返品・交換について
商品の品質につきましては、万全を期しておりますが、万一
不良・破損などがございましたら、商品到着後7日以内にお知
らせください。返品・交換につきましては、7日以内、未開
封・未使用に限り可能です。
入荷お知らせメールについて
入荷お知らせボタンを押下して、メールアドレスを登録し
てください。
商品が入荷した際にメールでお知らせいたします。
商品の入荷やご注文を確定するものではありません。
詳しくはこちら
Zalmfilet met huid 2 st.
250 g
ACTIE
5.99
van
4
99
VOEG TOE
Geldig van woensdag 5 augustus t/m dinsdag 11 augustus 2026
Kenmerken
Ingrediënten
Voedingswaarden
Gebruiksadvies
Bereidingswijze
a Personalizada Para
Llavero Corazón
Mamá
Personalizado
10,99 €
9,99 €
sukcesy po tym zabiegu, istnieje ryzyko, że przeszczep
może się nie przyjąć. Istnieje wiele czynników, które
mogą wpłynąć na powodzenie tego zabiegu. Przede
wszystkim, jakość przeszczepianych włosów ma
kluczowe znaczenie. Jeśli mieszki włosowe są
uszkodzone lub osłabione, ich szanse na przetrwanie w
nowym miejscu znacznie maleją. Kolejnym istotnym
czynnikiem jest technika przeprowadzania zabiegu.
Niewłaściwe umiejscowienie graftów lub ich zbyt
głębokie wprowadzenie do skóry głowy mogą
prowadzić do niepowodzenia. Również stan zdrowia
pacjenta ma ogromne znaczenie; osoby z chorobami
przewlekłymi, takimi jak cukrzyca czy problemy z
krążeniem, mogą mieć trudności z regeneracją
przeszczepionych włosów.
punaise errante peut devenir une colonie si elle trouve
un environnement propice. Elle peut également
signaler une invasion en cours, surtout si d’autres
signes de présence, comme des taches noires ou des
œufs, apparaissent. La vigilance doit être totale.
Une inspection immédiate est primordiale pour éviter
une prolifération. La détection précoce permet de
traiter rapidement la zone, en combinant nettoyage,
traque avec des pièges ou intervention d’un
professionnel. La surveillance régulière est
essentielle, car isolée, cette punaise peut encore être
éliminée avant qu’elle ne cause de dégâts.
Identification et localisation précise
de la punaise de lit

» **Task instructions**: Output the records above exactly as written.

» **Result of the exercise**:
返品・交換について
商品の品質につきましては、万全を期しておりますが、万一
不良・破損などがございましたら、商品到着後7日以内にお知
らせください。返品・交換につきましては、7日以内、未開
封・未使用に限り可能です。
入荷お知らせメールについて
入荷お知らせボタンを押下して、メールアドレスを登録し
てください。
商品が入荷した際にメールでお知らせいたします。
商品の入荷やご注文を確定するものではありません。
詳しくはこちら
Zalmfilet met huid 2 st.
250 g
ACTIE
5.99
van
4
99
VOEG TOE
Geldig van woensdag 5 augustus t/m dinsdag 11 augustus 2026
Kenmerken
Ingrediënten
Voedingswaarden
Gebruiksadvies
Bereidingswijze
a Personalizada Para
Llavero Corazón
Mamá
Personalizado
10,99 €
9,99 €
sukcesy po tym zabiegu, istnieje ryzyko, że przeszczep
może się nie przyjąć. Istnieje wiele czynników, które
mogą wpłynąć na powodzenie tego zabiegu. Przede
wszystkim, jakość przeszczepianych włosów ma
kluczowe znaczenie. Jeśli mieszki włosowe są
uszkodzone lub osłabione, ich szanse na przetrwanie w
nowym miejscu znacznie maleją. Kolejnym istotnym
czynnikiem jest technika przeprowadzania zabiegu.
Niewłaściwe umiejscowienie graftów lub ich zbyt
głębokie wprowadzenie do skóry głowy mogą
prowadzić do niepowodzenia. Również stan zdrowia
pacjenta ma ogromne znaczenie; osoby z chorobami
przewlekłymi, takimi jak cukrzyca czy problemy z
krążeniem, mogą mieć trudności z regeneracją
przeszczepionych włosów.
punaise errante peut devenir une colonie si elle trouve
un environnement propice. Elle peut également
signaler une invasion en cours, surtout si d’autres
signes de présence, comme des taches noires ou des
œufs, apparaissent. La vigilance doit être totale.
Une inspection immédiate est primordiale pour éviter
une prolifération. La détection précoce permet de
traiter rapidement la zone, en combinant nettoyage,
traque avec des pièges ou intervention d’un
professionnel. La surveillance régulière est
essentielle, car isolée, cette punaise peut encore être
éliminée avant qu’elle ne cause de dégâts.
Identification et localisation précise
de la punaise de lit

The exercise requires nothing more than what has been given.